== Exercise material

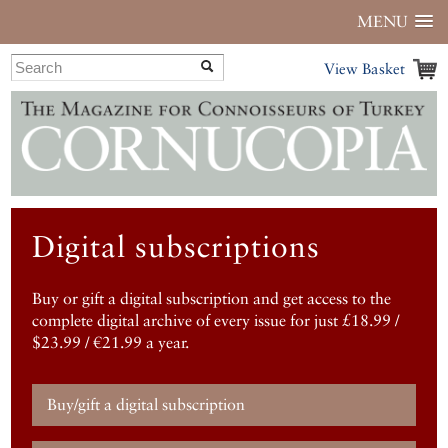
MENU
View Basket
Digital subscriptions
Buy or gift a digital subscription and get access to the
complete digital archive of every issue for just £18.99 /
$23.99 / €21.99 a year.
Buy/gift a digital subscription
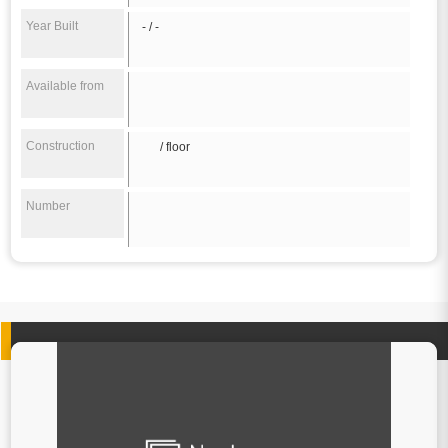
Year Built
- / -
Available from
Construction
/ floor
Number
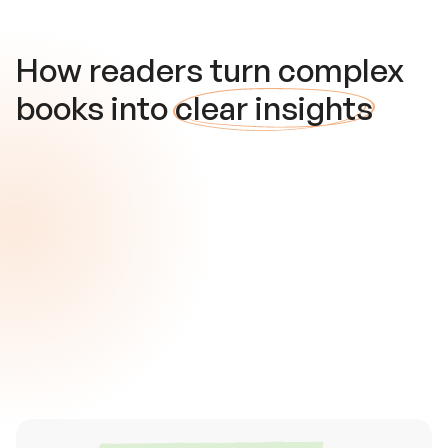
How readers turn complex
books into
clear insights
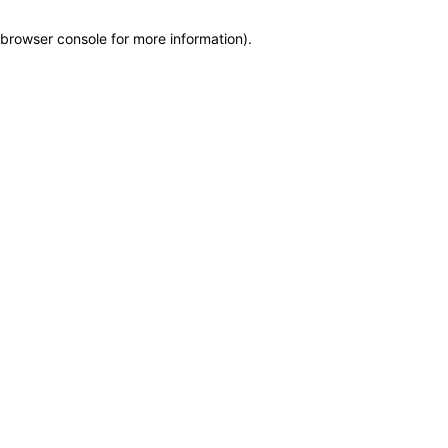
browser console for more information)
.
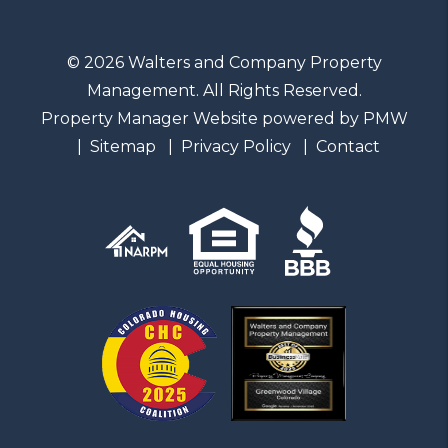
© 2026 Walters and Company Property
Management. All Rights Reserved.
Property Manager Website powered by
PMW
Sitemap
Privacy Policy
Contact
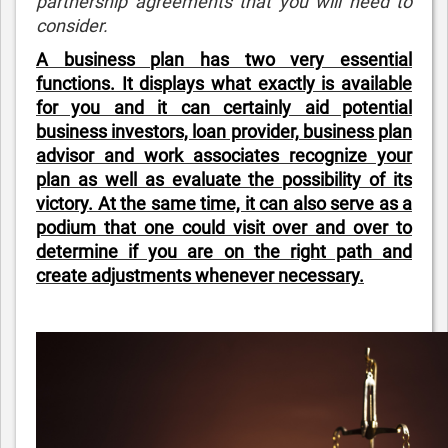
partnership agreements that you will need to
consider.
A business plan has two very essential
functions. It displays what exactly is available
for you and it can certainly aid potential
business investors, loan provider, business plan
advisor and work associates recognize your
plan as well as evaluate the possibility of its
victory. At the same time, it can also serve as a
podium that one could visit over and over to
determine if you are on the right path and
create adjustments whenever necessary.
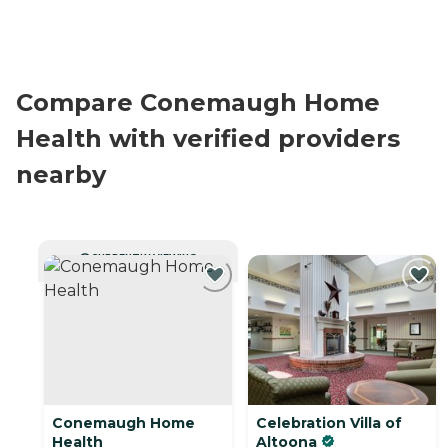
Compare Conemaugh Home
Health with verified providers
nearby
CURRENTLY VIEWING
Conemaugh Home
Celebration Villa of
Health
Altoona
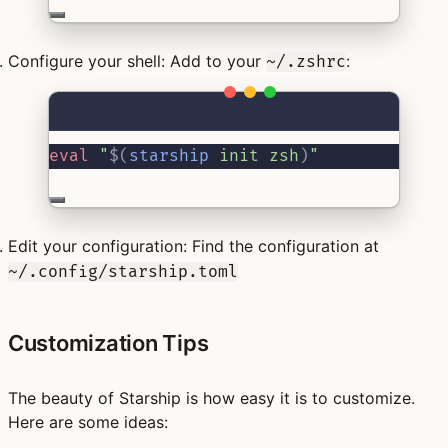
Configure your shell:
Add to your
:
~/.zshrc
Terminal window
eval
"
$(
starship
 init zsh
)
"
Edit your configuration:
Find the configuration at
~/.config/starship.toml
Customization Tips
The beauty of Starship is how easy it is to customize.
Here are some ideas:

====

- **Problem**
Copy the entries above faithfully and omit every image.

- **Response to this task**
MENU
View Basket
Digital subscriptions
Buy or gift a digital subscription and get access to the
complete digital archive of every issue for just £18.99 /
$23.99 / €21.99 a year.
Buy/gift a digital subscription
Year Built
- / -
Available from
Construction
/ floor
Number
How readers turn complex
books into
clear insights
browser console for more information)
.
© 2026 Walters and Company Property
Management. All Rights Reserved.
Property Manager Website powered by
PMW
Sitemap
Privacy Policy
Contact
partnership agreements that you will need to
consider.
A business plan has two very essential
functions. It displays what exactly is available
for you and it can certainly aid potential
business investors, loan provider, business plan
advisor and work associates recognize your
plan as well as evaluate the possibility of its
victory. At the same time, it can also serve as a
podium that one could visit over and over to
determine if you are on the right path and
create adjustments whenever necessary.
Compare Conemaugh Home
Health with verified providers
nearby
CURRENTLY VIEWING
Conemaugh Home
Celebration Villa of
Health
Altoona
Configure your shell:
Add to your
:
~/.zshrc
Terminal window
eval
"
$(
starship
 init zsh
)
"
Edit your configuration:
Find the configuration at
~/.config/starship.toml
Customization Tips
The beauty of Starship is how easy it is to customize.
Here are some ideas:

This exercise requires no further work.